18, nonostante Landini ed Airaudo non la vogliano riconoscere, produce 
anche autoritarismo, proprio perché non si vuole affrontare una 
condizione così complicata e difficile. Ma se non la si affronta, non si
 riesce neanche a cambiare la linea perché evidentemente qualcosa non ha
 funzionato, se coloro che vogliamo rappresentare oggi sono più deboli e
 meno tutelati di prima. La contraddizione è esplosiva nel rapporto con i
 lavoratori e si pretende di avere un sindacato che come un solo uomo, 
una sola voce, per coprire questa contraddizione. Il sindacato oggi non 
ha più una linea in grado di affermare una risposta adeguata ai bisogni.
 Dall’Alcoa a Fiat ad altre aziende non c’è più una linea sindacale che 
riesca a dire davvero con forza che siamo contrari al Fiscal Compact, 
che siamo contro le politiche del governo Monti, che l’ Europa e l’euro 
così come sono ammazzano il lavoro e non potranno mai cambiare perché 
porteranno ad un peggioramento costante della condizione dei lavoratori.
 Dovremmo dire che c’è bisogno di un intervento pubblico, anche 
all’Ilva, dovremmo chiederne la nazionalizzazione, dovremmo chiedere che
 ai Riva venga fatto pagare il costo del risanamento.
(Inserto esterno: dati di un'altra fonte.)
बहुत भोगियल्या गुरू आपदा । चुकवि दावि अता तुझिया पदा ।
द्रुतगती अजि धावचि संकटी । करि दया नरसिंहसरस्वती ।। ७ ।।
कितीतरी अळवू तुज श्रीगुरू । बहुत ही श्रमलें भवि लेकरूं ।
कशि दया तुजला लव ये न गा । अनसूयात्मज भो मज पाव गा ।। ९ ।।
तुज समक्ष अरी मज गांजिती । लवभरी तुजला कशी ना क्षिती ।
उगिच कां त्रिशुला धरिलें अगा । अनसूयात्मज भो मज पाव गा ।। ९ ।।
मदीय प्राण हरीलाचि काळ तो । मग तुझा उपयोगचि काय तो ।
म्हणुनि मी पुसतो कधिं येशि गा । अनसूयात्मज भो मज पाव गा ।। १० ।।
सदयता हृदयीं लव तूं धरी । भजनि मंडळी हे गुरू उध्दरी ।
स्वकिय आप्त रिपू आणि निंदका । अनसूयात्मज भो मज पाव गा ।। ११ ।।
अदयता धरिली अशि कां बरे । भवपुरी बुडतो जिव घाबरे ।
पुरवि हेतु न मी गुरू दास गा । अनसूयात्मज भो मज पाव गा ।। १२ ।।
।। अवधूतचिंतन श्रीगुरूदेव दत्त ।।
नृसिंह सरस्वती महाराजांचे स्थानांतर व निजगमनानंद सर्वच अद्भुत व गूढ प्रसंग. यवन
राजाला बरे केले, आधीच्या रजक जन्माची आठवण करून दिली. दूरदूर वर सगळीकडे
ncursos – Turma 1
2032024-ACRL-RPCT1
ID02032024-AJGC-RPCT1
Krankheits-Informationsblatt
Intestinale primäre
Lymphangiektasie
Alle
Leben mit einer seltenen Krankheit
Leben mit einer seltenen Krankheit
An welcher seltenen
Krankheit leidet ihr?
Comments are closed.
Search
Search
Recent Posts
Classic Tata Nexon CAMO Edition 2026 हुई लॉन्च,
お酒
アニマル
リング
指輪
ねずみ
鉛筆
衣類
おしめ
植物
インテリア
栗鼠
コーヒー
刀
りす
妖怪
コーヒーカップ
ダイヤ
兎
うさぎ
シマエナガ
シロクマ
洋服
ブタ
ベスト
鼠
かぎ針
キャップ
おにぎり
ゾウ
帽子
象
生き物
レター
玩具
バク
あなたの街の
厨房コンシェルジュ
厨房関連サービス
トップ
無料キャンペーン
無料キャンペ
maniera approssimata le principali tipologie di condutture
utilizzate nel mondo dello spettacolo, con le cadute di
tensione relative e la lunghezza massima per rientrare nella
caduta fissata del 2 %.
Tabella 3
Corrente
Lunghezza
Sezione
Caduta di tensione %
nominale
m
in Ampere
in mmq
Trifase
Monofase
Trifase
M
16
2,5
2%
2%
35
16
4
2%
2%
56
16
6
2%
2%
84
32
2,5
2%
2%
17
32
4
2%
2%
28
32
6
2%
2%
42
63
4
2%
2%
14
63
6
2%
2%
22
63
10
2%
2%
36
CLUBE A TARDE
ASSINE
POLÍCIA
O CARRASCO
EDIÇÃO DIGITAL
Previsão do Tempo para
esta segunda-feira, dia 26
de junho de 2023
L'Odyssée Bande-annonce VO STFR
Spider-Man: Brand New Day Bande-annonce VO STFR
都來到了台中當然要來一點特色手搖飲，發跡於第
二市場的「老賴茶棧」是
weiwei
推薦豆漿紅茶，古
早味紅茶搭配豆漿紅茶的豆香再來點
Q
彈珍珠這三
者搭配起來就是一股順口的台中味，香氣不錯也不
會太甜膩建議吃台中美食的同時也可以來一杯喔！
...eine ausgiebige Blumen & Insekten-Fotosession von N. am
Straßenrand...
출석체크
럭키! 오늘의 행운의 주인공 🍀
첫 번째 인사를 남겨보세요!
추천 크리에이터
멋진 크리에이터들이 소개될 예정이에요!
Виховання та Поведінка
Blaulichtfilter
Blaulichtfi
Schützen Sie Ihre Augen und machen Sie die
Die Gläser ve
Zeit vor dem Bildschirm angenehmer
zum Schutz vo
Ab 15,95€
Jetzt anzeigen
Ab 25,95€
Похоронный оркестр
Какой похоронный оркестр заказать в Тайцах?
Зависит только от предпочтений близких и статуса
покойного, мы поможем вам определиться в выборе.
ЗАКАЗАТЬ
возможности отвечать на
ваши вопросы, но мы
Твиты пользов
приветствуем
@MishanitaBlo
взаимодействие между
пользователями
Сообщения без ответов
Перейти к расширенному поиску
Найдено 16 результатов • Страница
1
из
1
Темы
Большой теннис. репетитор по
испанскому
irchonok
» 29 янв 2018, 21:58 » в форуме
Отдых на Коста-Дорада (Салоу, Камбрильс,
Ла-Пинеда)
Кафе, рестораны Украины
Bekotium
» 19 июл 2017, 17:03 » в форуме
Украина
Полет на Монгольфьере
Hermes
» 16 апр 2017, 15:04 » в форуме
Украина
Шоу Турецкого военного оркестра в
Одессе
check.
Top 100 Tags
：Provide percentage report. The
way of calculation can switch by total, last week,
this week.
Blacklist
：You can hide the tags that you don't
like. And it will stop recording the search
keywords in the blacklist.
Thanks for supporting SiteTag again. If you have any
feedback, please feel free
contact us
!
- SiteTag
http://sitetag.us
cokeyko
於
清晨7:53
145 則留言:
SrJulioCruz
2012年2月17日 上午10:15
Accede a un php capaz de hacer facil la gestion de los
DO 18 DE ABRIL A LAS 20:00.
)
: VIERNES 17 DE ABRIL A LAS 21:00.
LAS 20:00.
Ci vuole quindi un
 sindacato di rottura, un sindacato sovversivo rispetto a tutto quello 
che succede. O fai così, o sei la Cisl.
Servirebbero nuove parole d’ordine, anche di nazionalizzazione quindi.
Assolutamente.
 Guardiamo ad Alcoa: era un’azienda con partecipazione statale prima 
delle grandi privatizzazioni italiane che hanno portato alla distruzione
 del patrimonio industriale. L’intervento pubblico è indispensabile, 
perché solo lo stato può davvero farsi carico di iniziative di 
risanamento ambientale , facendo pagare ai Riva i danni. In altri paesi 
esiste ancora la partecipazione pubblica. Alcoa rischia di chiudere 
perché non ha alcun interesse a che quello stabilimento vada avanti. Ma 
non chiude a livello globale, chiude in Italia, e quindi c’è bisogno di 
un sindacato che lanci parole d’ordine che siano in grado di mettere in 
campo la prospettiva di un intervento pubblico.